China Aims To Improve Safe Water Availability by 2010
BEIJING China expects to bring potable water to 100 million rural residents by 2010, a state newspaper said on Monday, but that would still leave more than 200 million people with unsafe supplies.
Plagued by droughts and shortages, China is currently unable to provide clean drinking water to 360 million people, with supplies affected by everything from salinity to arsenic, the China Daily said.
Too much fluoride in the water affects over 63 million people in northern China, while salty water is a problem for 38 million in northern and eastern coastal regions, the newspaper said.
In other parts of the country such as the barren northwestern areas of Xinjiang, Ningxia and Inner Mongolia, some two million people are being slowly poisoned by arsenic in the water, it said.
Per capita water availability in China is about a quarter of the world average and is expected to fall further, according to state media, while less than half the waste water in the cities is treated and around 20 percent is lost through leaky pipes.

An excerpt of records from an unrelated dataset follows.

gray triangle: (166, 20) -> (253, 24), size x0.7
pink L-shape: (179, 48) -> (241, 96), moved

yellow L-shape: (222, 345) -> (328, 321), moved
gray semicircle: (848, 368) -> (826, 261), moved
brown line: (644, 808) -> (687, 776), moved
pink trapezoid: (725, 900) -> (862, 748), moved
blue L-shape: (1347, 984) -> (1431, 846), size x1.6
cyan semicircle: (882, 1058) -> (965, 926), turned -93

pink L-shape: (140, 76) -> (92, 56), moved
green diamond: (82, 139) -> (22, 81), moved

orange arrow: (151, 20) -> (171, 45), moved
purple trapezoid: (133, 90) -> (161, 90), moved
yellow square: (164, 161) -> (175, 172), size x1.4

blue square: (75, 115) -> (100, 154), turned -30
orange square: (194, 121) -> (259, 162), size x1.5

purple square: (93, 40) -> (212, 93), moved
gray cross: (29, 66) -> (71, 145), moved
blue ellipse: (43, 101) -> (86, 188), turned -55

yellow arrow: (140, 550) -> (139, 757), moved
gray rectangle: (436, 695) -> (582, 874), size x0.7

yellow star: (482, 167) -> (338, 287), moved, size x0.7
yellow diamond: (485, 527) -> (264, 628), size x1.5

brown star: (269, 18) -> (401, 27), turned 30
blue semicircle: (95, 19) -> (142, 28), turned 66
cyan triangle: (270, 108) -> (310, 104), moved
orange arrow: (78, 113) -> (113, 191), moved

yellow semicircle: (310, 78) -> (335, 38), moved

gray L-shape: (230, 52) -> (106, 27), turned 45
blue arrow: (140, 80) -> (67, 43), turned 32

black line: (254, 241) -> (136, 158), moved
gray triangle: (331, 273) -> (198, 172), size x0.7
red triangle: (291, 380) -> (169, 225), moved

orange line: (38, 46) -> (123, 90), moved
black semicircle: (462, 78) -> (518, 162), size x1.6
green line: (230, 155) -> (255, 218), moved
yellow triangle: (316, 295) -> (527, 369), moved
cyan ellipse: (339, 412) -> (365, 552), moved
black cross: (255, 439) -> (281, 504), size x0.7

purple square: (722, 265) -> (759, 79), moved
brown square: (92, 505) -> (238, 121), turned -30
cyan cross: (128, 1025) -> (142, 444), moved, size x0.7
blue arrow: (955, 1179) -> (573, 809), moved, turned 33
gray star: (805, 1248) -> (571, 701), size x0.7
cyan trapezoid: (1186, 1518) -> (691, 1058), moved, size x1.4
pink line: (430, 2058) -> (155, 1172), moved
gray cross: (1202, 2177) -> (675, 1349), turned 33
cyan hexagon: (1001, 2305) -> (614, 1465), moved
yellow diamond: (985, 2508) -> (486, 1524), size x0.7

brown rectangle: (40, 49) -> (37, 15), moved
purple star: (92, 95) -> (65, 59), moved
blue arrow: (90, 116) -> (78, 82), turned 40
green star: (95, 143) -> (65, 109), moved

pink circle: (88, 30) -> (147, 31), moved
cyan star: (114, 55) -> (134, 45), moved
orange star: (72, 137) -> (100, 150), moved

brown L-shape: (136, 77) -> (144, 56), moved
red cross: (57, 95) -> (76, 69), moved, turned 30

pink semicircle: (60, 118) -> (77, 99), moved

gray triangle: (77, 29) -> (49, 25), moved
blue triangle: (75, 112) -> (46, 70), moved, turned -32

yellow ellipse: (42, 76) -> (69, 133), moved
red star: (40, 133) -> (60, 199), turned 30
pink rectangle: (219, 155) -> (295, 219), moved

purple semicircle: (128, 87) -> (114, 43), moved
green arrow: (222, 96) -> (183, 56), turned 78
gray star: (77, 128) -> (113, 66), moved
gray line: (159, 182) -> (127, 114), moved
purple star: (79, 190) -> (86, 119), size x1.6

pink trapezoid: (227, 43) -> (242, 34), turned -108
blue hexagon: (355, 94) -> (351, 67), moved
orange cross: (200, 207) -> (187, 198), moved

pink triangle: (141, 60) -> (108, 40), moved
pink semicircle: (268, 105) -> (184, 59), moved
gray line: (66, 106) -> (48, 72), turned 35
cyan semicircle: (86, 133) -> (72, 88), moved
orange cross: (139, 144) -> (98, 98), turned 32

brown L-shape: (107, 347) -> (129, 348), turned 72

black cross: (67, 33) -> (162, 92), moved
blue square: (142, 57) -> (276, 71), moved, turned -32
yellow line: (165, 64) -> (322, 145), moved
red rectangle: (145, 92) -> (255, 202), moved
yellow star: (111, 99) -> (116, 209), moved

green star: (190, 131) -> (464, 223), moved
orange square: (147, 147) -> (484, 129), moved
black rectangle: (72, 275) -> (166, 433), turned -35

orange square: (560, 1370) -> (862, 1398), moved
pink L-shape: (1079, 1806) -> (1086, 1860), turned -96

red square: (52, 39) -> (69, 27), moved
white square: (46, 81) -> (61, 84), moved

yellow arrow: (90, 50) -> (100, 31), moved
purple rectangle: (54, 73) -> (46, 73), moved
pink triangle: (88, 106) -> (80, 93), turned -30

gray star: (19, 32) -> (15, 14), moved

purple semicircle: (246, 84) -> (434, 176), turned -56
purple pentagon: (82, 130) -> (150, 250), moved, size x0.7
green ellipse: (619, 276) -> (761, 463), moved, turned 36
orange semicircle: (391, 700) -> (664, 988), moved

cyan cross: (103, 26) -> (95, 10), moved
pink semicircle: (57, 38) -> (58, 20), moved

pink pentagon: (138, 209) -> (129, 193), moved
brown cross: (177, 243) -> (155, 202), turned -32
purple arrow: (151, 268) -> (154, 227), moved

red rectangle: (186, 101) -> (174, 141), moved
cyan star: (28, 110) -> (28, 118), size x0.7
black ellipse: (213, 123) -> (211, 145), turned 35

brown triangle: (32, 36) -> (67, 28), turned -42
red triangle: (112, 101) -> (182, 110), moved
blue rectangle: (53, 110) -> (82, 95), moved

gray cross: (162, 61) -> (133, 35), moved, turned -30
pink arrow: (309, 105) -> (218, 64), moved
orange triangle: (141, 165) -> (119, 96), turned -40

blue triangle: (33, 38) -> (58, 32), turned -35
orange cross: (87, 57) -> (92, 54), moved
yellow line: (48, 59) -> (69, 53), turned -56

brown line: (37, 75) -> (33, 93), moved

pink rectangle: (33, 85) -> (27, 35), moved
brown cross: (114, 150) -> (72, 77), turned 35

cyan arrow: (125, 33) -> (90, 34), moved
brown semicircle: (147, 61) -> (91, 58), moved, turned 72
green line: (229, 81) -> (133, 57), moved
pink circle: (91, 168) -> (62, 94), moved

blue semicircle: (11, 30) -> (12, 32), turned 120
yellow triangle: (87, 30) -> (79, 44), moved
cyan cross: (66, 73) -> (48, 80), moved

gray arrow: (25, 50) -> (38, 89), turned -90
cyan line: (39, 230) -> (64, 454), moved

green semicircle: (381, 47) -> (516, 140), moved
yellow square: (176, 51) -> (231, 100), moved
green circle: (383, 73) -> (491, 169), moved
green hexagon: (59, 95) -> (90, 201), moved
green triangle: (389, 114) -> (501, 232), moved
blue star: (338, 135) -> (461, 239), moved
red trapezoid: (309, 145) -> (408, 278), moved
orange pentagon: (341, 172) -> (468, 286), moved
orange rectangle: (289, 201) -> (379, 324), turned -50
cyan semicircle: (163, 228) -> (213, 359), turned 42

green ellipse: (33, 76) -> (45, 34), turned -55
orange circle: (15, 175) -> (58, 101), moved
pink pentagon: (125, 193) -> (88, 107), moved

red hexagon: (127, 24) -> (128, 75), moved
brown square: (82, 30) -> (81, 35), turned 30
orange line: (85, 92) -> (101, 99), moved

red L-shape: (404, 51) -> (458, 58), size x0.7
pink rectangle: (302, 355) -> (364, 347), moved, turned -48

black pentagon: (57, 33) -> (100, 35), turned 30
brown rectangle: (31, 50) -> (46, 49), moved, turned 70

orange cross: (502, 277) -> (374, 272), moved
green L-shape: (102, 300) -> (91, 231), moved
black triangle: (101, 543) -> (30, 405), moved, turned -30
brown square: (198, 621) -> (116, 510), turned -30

Heavy pollution of rivers across China also makes much of its available water undrinkable. An explosion at a chemical plant in northeastern China last month caused over 100 tonnes of toxins to leak into a nearby river, forcing authorities to cut water supplies to millions of people.
Parts of southern China have been hit this year by months of drought which destroyed farmland, dried up rivers and reservoirs and allowed salt water to wash upstream and contaminate fresh water supplies.
To alleviate China's water woes, the government is spending billions of dollars to divert supplies from the water-logged middle of the country and send it northwards through a series of giant canals.
The first stage of the scheme, known as the South-North water diversion project, is scheduled to come on line in 2010, the China Daily cited water resources minister Wang Shucheng as saying. It will supply cities such as Beijing and Tianjin.
The project has, however, been affected by a lack of clean water to pump and doubts among some environmentalists that enough water will reach its destination before evaporating or being lost to leaks.